Cosi come riteniamo, sulla base della nostra esperienza, sia
necessaria alle Assemblee di gruppo omogeneo la partecipazione di un medico di
fiducia che socializzi la scienza medica. Il lavoratore nei suoi pochi anni di
scuola impara magari perfettamente tutte le vicende belliche degli antichi
romani e cento stupide poesie a memoria, ma ben poco gli viene insegnato sul
funzionamento dell'organismo umano.
E' quindi necessario un nuovo rapporto
fra medico e lavoratore, un rapporto dialettico di reciproco arricchimento di
cognizioni, un rapporto che li deve vedere entrambi necessari protagonisti di
una medicina a favore dell'uomo che lavora.

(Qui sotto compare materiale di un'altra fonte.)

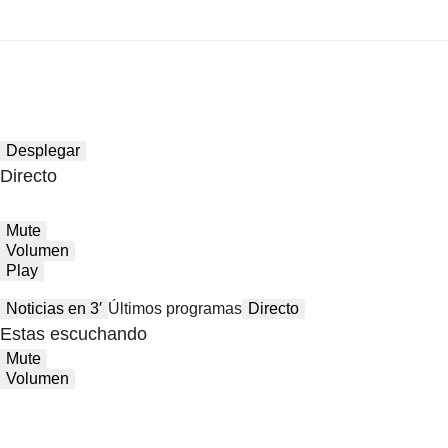
Desplegar
Directo
Mute
Volumen
Play
Noticias en 3′
Últimos programas
Directo
Estas escuchando
Mute
Volumen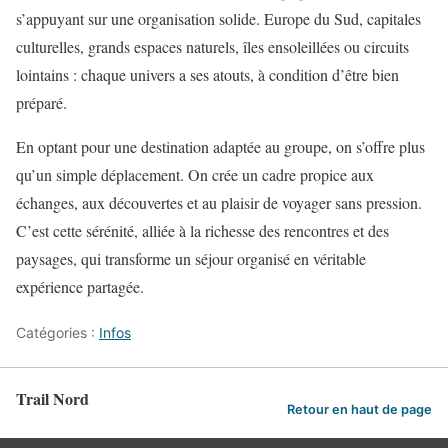
s’appuyant sur une organisation solide. Europe du Sud, capitales
culturelles, grands espaces naturels, îles ensoleillées ou circuits
lointains : chaque univers a ses atouts, à condition d’être bien
préparé.
En optant pour une destination adaptée au groupe, on s’offre plus
qu’un simple déplacement. On crée un cadre propice aux
échanges, aux découvertes et au plaisir de voyager sans pression.
C’est cette sérénité, alliée à la richesse des rencontres et des
paysages, qui transforme un séjour organisé en véritable
expérience partagée.
Catégories :
Infos
Trail Nord
Retour en haut de page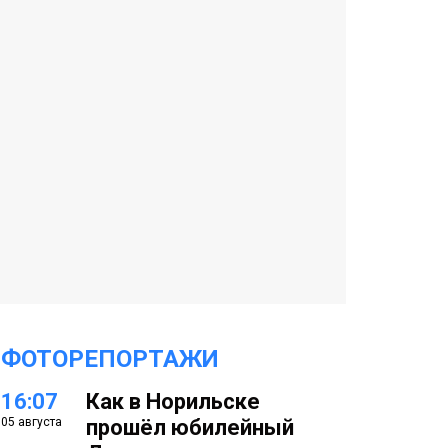
ФОТОРЕПОРТАЖИ
16:07
Как в Норильске
05 августа
прошёл юбилейный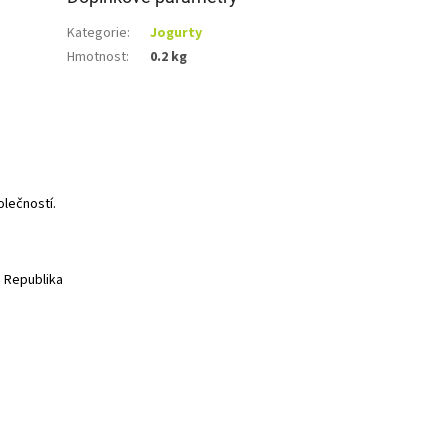
Kategorie
:
Jogurty
Hmotnost
:
0.2 kg
olečností.
á Republika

A questa serie di problemi, di
necessità che abbiamo individuato, cercheremo ora di dare una prima soluzione
organica rivendicando la istituzione del libretto personale di rischio, del
libretto sanitario individuale, del registro dei dati ambientali, del registro
dei dati biostatistici.
Attraverso questi strumenti di rilevazione
individuale e di gruppo di tutti i fattori nocivi, certi o presunti, presenti
nella fabbrica, di tutte le malattie (diagnosi, durata, frequenza) avremo
innanzitutto la possibilità di controllare permanentemente e contrattare tutti
gli aspetti dell'ambiente di lavoro, la capacità di imporre al medico di
fabbrica un nuovo tipo di rapporto nei nostri confronti, e porremo nei fatti la
premessa per l'istituzione del Servizio Sanitario Nazionale.
Riforma
sanitaria e istituzione del Servizio Sanitario Nazionale non significano infatti
maggiore, più razionale ed esteso intervento medico sui lavoratori dopo che
hanno contratto la malattia, ma potere di controllo permanente dei lavoratori,
attraverso l'Unità Sanitaria Locale, sull'ambiente di lavoro e potere di
intervento sulle nocività che provocano la malattia.
Dal momento che l'Unità
Sanitaria Locale dipenderà dall'Ente locale è necessario dare inizio ad una
mobilitazione di tutti i lavoratori perché i Comuni, avvalendosi delle attuali
se pur limitate facoltà attribuite loro dal Testo Unico delle leggi sanitarie,
mettano sin da oggi a disposizione dei lavoratori medici e servizi necessari al
controllo delle nocività dell'ambiente di lavoro.
Sconfiggeremo il
padronato e le sue forze politiche protese a rinviare e svuotare di contenuti
innovatori la riformo sanitaria nella misura in cui nella fabbrica e fuori dalla
fabbrica saremo protagonisti di un movimento articolato di lotta che nei fatti
ponga le premesse di una riforma sanitaria basata sulla medicina
preventiva.
La realtà è sempre molto più ricca di qualsiasi scritto o
discorso e quindi ci rendiamo conto come questa pubblicazione rifletta solo
schematicamente la nostra esperienza.
Nelle pagine seguenti la descrizione
dell'ambiente di lavoro dei tre reparti di cui si compone lo Breda Fucine e la
descrizione dei processi lavorativi, delle malattie e delle nocività denunciate
dai 21 gruppi omogenei non sono del tutto completi.
Tuttavia vorremmo
sottolineare ai compagni lettori l'utilità del metodo di indagine che abbiamo
seguito che ci ha permesso di costruire una piattaforma rivendicativa organica
per tutta la fabbrica e articolata per ciascun gruppo omogeneo.
Il
Consiglio di Fabbrica organismo ancora informe fino a qualche mese fa ha
acquisito, attraverso questa esperienza, una propria responsabilità dirigente
riconosciuta e compresa da tutti i lavoratori.
Questa nostra esperienza,
dunque, che si è avvalsa dei contributi di iniziativa e di lotta che altri
lavoratori in altre fabbriche hanno compiuto prima di noi, ringraziando il
«Lavoratore Metallurgico» per la pubblicazione, intendiamo sottoporla alla
verifica ed al confronto di quanti sono impegnati su questo problema come nostro
contributo alla generale battaglia che il movimento operaio ha impegnato per
rendere la fabbrica e la società a misura dell'uomo che lavora.